## Work item
Here the job is to copy the data exactly and to exclude every image from it.

## Data excerpts
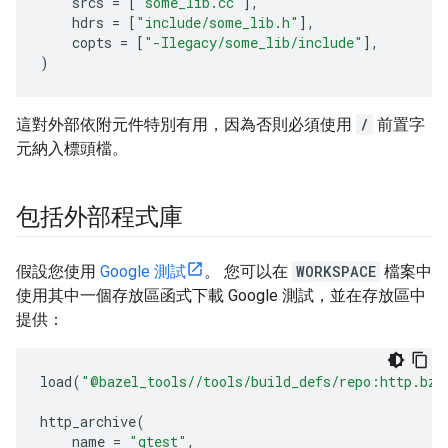
srcs
=
[
"some_lib.cc"
],
hdrs
=
[
"include/some_lib.h"
],
copts
=
[
"-Ilegacy/some_lib/include"
],
)
這對外部依附元件特別有用，因為否則必須使用
/
前置字
元納入標頭檔。
包括外部程式庫
假設您使用
Google 測試
。 您可以在
WORKSPACE
檔案中
使用其中一個存放區函式下載 Google 測試，並在存放區中
提供：
load
(
"@bazel_tools//tools/build_defs/repo:http.bzl
http_archive
(
name
=
"gtest"
,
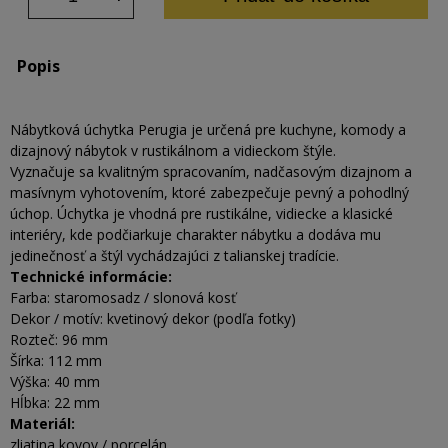
Popis
Nábytková úchytka Perugia je určená pre kuchyne, komody a
dizajnový nábytok v rustikálnom a vidieckom štýle.
Vyznačuje sa kvalitným spracovaním, nadčasovým dizajnom a
masívnym vyhotovením, ktoré zabezpečuje pevný a pohodlný
úchop. Úchytka je vhodná pre rustikálne, vidiecke a klasické
interiéry, kde podčiarkuje charakter nábytku a dodáva mu
jedinečnosť a štýl vychádzajúci z talianskej tradície.
Technické informácie:
Farba: staromosadz / slonová kosť
Dekor / motív: kvetinový dekor (podľa fotky)
Rozteč: 96 mm
Šírka: 112 mm
Výška: 40 mm
Hĺbka: 22 mm
Materiál:
zliatina kovov / porcelán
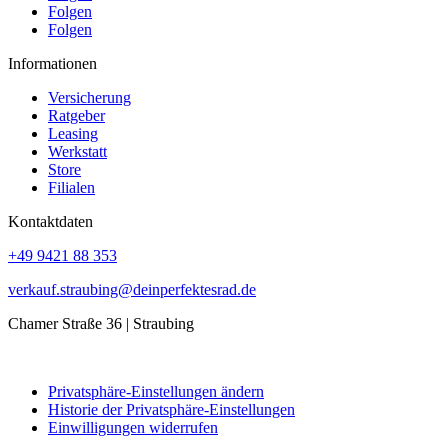
Folgen
Folgen
Informationen
Versicherung
Ratgeber
Leasing
Werkstatt
Store
Filialen
Kontaktdaten
+49 9421 88 353
verkauf.straubing@deinperfektesrad.de
Chamer Straße 36 | Straubing
Privatsphäre-Einstellungen ändern
Historie der Privatsphäre-Einstellungen
Einwilligungen widerrufen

## Output below
srcs
=
[
"some_lib.cc"
],
hdrs
=
[
"include/some_lib.h"
],
copts
=
[
"-Ilegacy/some_lib/include"
],
)
這對外部依附元件特別有用，因為否則必須使用
/
前置字
元納入標頭檔。
包括外部程式庫
假設您使用
Google 測試
。 您可以在
WORKSPACE
檔案中
使用其中一個存放區函式下載 Google 測試，並在存放區中
提供：
load
(
"@bazel_tools//tools/build_defs/repo:http.bzl
http_archive
(
name
=
"gtest"
,
Popis
Nábytková úchytka Perugia je určená pre kuchyne, komody a
dizajnový nábytok v rustikálnom a vidieckom štýle.
Vyznačuje sa kvalitným spracovaním, nadčasovým dizajnom a
masívnym vyhotovením, ktoré zabezpečuje pevný a pohodlný
úchop. Úchytka je vhodná pre rustikálne, vidiecke a klasické
interiéry, kde podčiarkuje charakter nábytku a dodáva mu
jedinečnosť a štýl vychádzajúci z talianskej tradície.
Technické informácie:
Farba: staromosadz / slonová kosť
Dekor / motív: kvetinový dekor (podľa fotky)
Rozteč: 96 mm
Šírka: 112 mm
Výška: 40 mm
Hĺbka: 22 mm
Materiál:
zliatina kovov / porcelán
Folgen
Folgen
Informationen
Versicherung
Ratgeber
Leasing
Werkstatt
Store
Filialen
Kontaktdaten
+49 9421 88 353
verkauf.straubing@deinperfektesrad.de
Chamer Straße 36 | Straubing
Privatsphäre-Einstellungen ändern
Historie der Privatsphäre-Einstellungen
Einwilligungen widerrufen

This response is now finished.